The following is an excerpt from the book The Costs of Living: How Market Freedom erodes the best things in Life (1994), by Swarthmore Psychology Professor Barry Schwartz.
"As this economic imperialism continues to occur, each of these domains of activity [i.e. professions such as lawyer, doctor and professional athlete] is eroded as a distinct practice; its goods are replaced by economic goods.
"Another example of this process...is education. The goal of education is to impart knowledge and develop in people the ability to think critically. Education at its best creates well-informed, responsible, concerned citizens. Education at its best is essential both for the well-being of our economy and for the well-being of our democracy. What happens to the practice of education as increasing competition among member of society for material resources leads to increasing competition for good (that is, high-paying) jobs? In response to this competition, employers keep creating new educational hurdles that must be jumped before job entry in possible. These hurdles have a profound effect on the way people view education. With education closely tied to job entry, job training, and material success, it becomes an 'investment' (literally, not metaphorically) in your future. The money spent on school is expected to be returned, with interest, later on. You start putting a dollar value on a college degree by surveying the salaries paid on the jobs to which it gives access.
"It is easy to imagine deciding whether or where to go to college by engaging in the following kind of calculations: A degree from the state university will cost $40,000. If you took that money and invested it, and entered the job market four years earlier than you otherwise would, would the interest on the investment coupled with the four extra years of earning power compensate for the higher-paying jobs forgone? If the answer to this question is yes, you don't go to college. Or perhaps the calculations might go like this: Harvard will cost $100,000, while the state university will cost $40,000. Will the job opportunities provided by a Harvard degree pay back the extra $60,000 invested? If the answer to this question is no, then you might go to college, but you won't go to Harvard.
"Once people start thinking about education in these terms--as an economic investment--it affects what they want out of education, and thus how they evaluate what they get. Suppose people stop valuing knowledge as an end to itself, or as an essential ingredient in the making of mature, responsible citizens, and start valuing it only as a means to material ends. If enough people assess their education in this way, what actually goes on in the college classroom will change. Colleges and universities will have to be sensitive to market demand; they will have to provide what students want, or the students will go elsewhere. The goal of education will shift from creating well-informed, responsible citizens to creating skilled, high-income workers. And in pursuit of that goal, the institution will change what it does. The very practice of education defined as are all practices, byt he goals that direct it, will lose its disticitiveness. It will simply become a part of the economy, an input, a cost to be factored in when the economic consequences of various possible life decisions are evaluated.
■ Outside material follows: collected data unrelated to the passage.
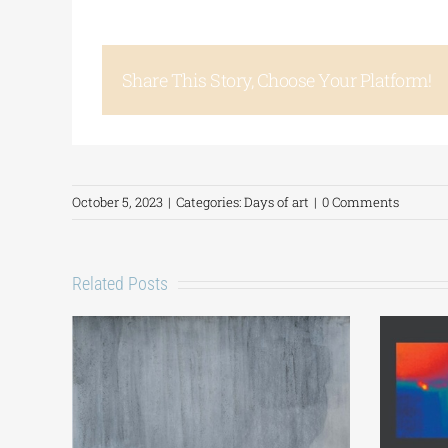
Share This Story, Choose Your Platform!
October 5, 2023
|
Categories:
Days of art
|
0 Comments
Related Posts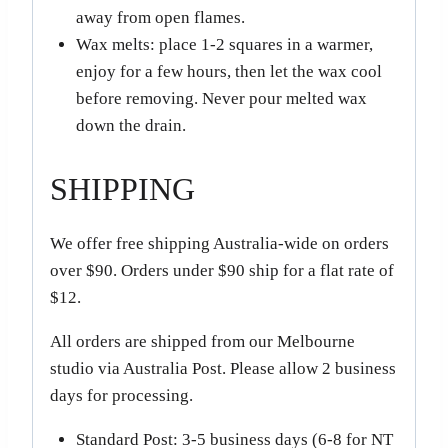
away from open flames.
Wax melts: place 1-2 squares in a warmer,
enjoy for a few hours, then let the wax cool
before removing. Never pour melted wax
down the drain.
SHIPPING
We offer free shipping Australia-wide on orders
over $90. Orders under $90 ship for a flat rate of
$12.
All orders are shipped from our Melbourne
studio via Australia Post. Please allow 2 business
days for processing.
Standard Post: 3-5 business days (6-8 for NT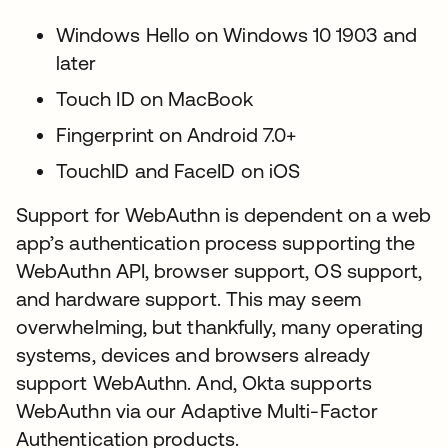
Windows Hello on Windows 10 1903 and
later
Touch ID on MacBook
Fingerprint on Android 7.0+
TouchID and FaceID on iOS
Support for WebAuthn is dependent on a web
app’s authentication process supporting the
WebAuthn API, browser support, OS support,
and hardware support. This may seem
overwhelming, but thankfully, many operating
systems, devices and browsers already
support WebAuthn. And, Okta supports
WebAuthn via our Adaptive Multi-Factor
Authentication products.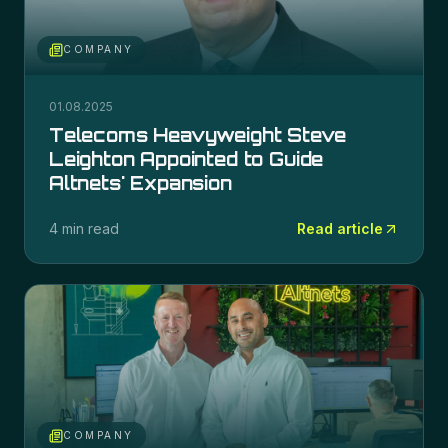
COMPANY
01.08.2025
Telecoms Heavyweight Steve
Leighton Appointed to Guide
Altnets' Expansion
4 min read
Read article
COMPANY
To the extent that this 'economization' of education occurs (and it already has at many if not most of our universities--even the 'elite' ones), the practice of education will cease to be a counterforce to the pursuit of self-interest that governs behavior int he marketplace."
I feel this excerpt dictates what we will lose if education becomes a means to an end; if education is simply about getting a job. To take it furter--if a job is a means to an end; a job is simply about getting paid in order to by things, what are we really after in our society. It seems all our actions are a means to achieve money and the ability to buy things. Is that what we want? Are the best things in lufe those you can purchase?
Think about what you value most in life and if it can be purchased? For me things education is about the pursuit of knowledge for its own sake and we must appreciate learning for learning not just because it's going to buy is things we think we need.
Further this passage relates to the case of Annemarie Bean discussed last week. Whereas she may have contributed to the overall culture and character of her college, some students were not getting what they thought they should be getting so she was let go. Colleges and universities must be careful especially in this consumer culture, where we (mslef included) often tend to believe that we can have everything. It's not true and we must understand that our preconceived notions of what a college or a particular class is supposed to be like may not be correct. And instead of finding fault with the institution we must take a look at ourselves and ask what we are really trying to get out of college: Is it a path towards more money? Or is it about the experience of learning in an institution with others who are also there to learn and grow intellectually.
I understand that change is part of the process and colleges must change as knowledge changes but we must fully assess ourselves and the goals of our institution before we mold our higher education system as a mirror of the economic system.